* To do
Tell how many lines in these records contain the string "roding", with only the number as the reply.

* Supplied records
──────────

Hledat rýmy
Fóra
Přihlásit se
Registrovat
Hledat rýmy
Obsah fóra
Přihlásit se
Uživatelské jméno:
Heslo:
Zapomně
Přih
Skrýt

──────────

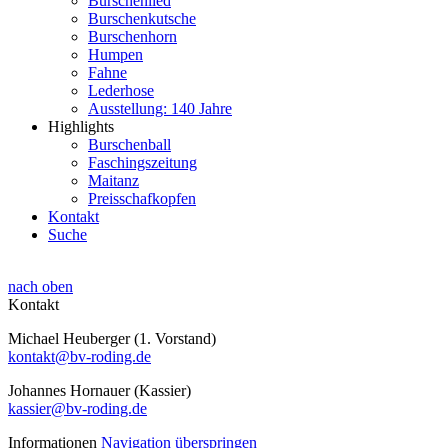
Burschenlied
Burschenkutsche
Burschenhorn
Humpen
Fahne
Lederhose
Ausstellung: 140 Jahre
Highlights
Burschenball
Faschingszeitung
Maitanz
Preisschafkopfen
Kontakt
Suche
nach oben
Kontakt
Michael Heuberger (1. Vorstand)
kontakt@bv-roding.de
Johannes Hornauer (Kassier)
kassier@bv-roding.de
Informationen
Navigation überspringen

──────────

* Exercise solution
2